Most movies, most meals, and most Super Bowls are two stars and this year, almost all the Super Bowl ads were, too. Last night, the Super Bowl may have exhausted its run as the viral showcase for advertisers.  

This below-average game evened out some of above-average ones in recent years. This year’s ads did something like that, as well.

I saw them, and because I know these ads are supposed to be the best, the most expensive, the most-talked-about ads of the whole year, I viewed them that way.

By that measure, these were just an average bunch of ads for which corporations paid a sinful amount. (I give high marks to the Esurance ad in which actor John Krasinski claimed the company paid $1.5 million less than others by agreeing to have its ad run after, not during, the game.  Seen at that time, when viewers must have reflecting on the buzz-less-ness of it all, Esurance looked even smarter.)

I’d also give some props to Radio Shack for doing some business with its ad—repositioning a retail business that by its very name seems an anachronism.
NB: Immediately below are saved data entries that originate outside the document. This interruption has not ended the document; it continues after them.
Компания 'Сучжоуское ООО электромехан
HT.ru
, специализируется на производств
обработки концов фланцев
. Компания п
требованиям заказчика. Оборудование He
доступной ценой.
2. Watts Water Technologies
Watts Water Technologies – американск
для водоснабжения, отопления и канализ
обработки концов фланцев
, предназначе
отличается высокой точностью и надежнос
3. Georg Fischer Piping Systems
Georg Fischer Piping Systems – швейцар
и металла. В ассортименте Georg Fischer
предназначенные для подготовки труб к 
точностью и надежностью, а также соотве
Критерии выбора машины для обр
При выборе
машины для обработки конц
It was clever, and it conveyed a message. (And in the link I provided, you’ll see one example of just how overdue one viewer thought this re-do is.)

Immediate stats say I’m wrong. According to Visible Measures, Anheuser-Busch’s “Puppy Love” ad has had 43.2 million views and is on its way to becoming the most viral Super Bowl ad ever:

 “Not only did 'Puppy Love' make a splash online, but also Anheuser Busch had two other hits in Bud Light’s 'The Perfect Beer for Whatever Happens' and Budweiser’s 'A Hero’s Welcome.'

…In total, these three Anheuser Busch campaigns have garnered more than 73.7 million views. That is more views than all of Anheuser Busch’s campaigns received during 2013. Last year, its 67 live campaigns (dating from 2009 to 2013) only garnered 45.6 million views, 28.1 million views less than the company generated in several weeks before the Super Bowl. It seems as if the combination of puppies, patriotism and Ping Pong paid off for the American beer giant.”
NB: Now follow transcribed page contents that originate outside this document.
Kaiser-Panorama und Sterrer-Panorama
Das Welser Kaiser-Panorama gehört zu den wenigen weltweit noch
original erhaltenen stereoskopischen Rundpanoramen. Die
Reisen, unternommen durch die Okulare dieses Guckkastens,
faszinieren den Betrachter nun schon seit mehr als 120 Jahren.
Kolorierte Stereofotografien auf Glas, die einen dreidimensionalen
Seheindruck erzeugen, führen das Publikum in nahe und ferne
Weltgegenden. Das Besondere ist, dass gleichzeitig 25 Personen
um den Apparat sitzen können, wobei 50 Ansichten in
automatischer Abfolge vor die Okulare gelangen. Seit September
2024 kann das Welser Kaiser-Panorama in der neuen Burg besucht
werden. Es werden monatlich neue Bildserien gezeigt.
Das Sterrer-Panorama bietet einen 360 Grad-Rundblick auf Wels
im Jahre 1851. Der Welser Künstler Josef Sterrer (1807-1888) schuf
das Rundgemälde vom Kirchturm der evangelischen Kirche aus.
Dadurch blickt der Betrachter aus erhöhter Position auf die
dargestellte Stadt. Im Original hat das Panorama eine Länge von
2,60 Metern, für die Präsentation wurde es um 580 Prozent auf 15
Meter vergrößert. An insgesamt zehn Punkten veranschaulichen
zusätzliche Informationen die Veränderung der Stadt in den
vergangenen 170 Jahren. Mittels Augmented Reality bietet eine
I will admit this, mid-column. I have no love for the Super Bowl and its wrapped-in-the-American flag jingoism, in which we are always saluting returning veterans--in beer or Coke commercials. And in which, when Fox airs the game, it precedes the kickoff by having NFL players read the Declaration of Independence, each player given a solemn line to read. What a mockery.

But here’s the main thing, from an online standpoint. In the days to follow, I'll bet we'll see the viral factor is vanishing. Because we are awash with advertising.

I was thinking about this last week. Despite the algorithms and research, there are just too damn many must-see pieces of video around so that the “you’ve got to see this!” attitude is replaced by “This is the ad everybody is talking about.” (Translation: See it so you’re current.)  That's a slippery platform.

There’s no scarcity. When everything is awesome, then awesome just becomes a word we say. Consider this: According to comScore, in December, Americans saw nearly 35.2 billion video ads, with AOL, in first with 4.3 billion ad impressions. One December before thatjust one—viewers saw 11.3 billion video ads.

And in that short time, ads have become longer and native advertising has taken off, creating a much better stage for creative advertising than the Super Bowl platform.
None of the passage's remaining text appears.